GAP is a strange mirror image of the A’s, forgoing rent and laying off workers by the thousands. In both cases there is a single fundamental truth to both businesses: there is no revenue. When revenue dries up, you look for expenditures to cut. You start with non-essential positions, like the bizdev folks the A’s hired during the Howard Terminal push over the last two years. Then you go with the minor leaguers and staff, who have no union and are considered more fungible than MLB. Those salaries are paid by the big league club’s player development budget, not by each minor league affiliate. In the past that amounted to $40-50 million annually across all minor league levels.

Going into 2020, the A’s had some money coming in. They had deposits and monthly installments on season tickets of different types, plus spring training revenue through the middle of March. I don’t know how the other game-related revenue deals (broadcasting, ads, concessions) are structured so I can’t comment on that. There’s also money from the league’s revenue sharing plan, which thanks to the current CBA was phased out gradually for the A’s (25% of a full share in 2019 or approximately $5 million, fully phased out in 2020). That aspect of the deal was premised on the A’s building Howard Terminal and emerging as a fully self-sufficient franchise when it opened in 2023.

In good times, pushing all your chips behind Howard Terminal makes sense. As we’ve seen as the plan progressed, its success depended on everything falling into place, from the environmental approvals to the working agreements with neighbors. The margin for error on a plan that complex was remarkably slim, especially when you take into account all of the external factors and how they could affect the day-to-day operation of the team. (BTW in case you’re wondering, there’s still no published draft EIR). Those external factors have created a sort of perfect storm moment for the franchise, rendering them broke in the face of the pandemic. We’re seeing what happens when you don’t make contingency plans on small and large scales, to horrific effect.

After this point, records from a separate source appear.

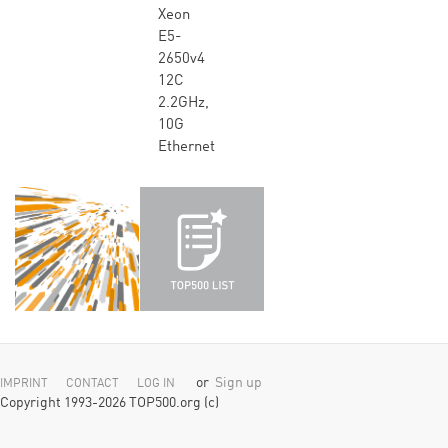
Xeon
E5-
2650v4
12C
2.2GHz,
10G
Ethernet
or
Sign up
IMPRINT
CONTACT
LOG IN
Copyright 1993-2026 TOP500.org (c)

As the calendar moved from March into April and May with play stopped and no clear date to resume, I could see all the line items, the various expenses that Fisher and the rest of the ownership group would have to decide to retain or cut. Longtime minors coach Webster Garrison was spared from furlough as he recovers from COVID-related illness this spring. To treat him like the rest of the staff would’ve been a PR disaster of epic proportions, as if it isn’t already. The brutal truth of it all is that $5 million in reduced revenue sharing funds is already not going to go very far. The Rule 4 draft is two weeks. The Marlins and Padres were recently cited positively for continuing to pay players and minors staff for the next few months. Good for them! They still get revenue sharing! They should pay everyone accordingly! MLB owners and players are still divvying up the what’s left of the revenue pie for 2020, and the A’s have effectively painted themselves into a corner. If, as rumored, the ownership group has been squirreling away the revenue sharing checks into a rainy day fund, well, 2020 is a damned monsoon, John. Do what you will.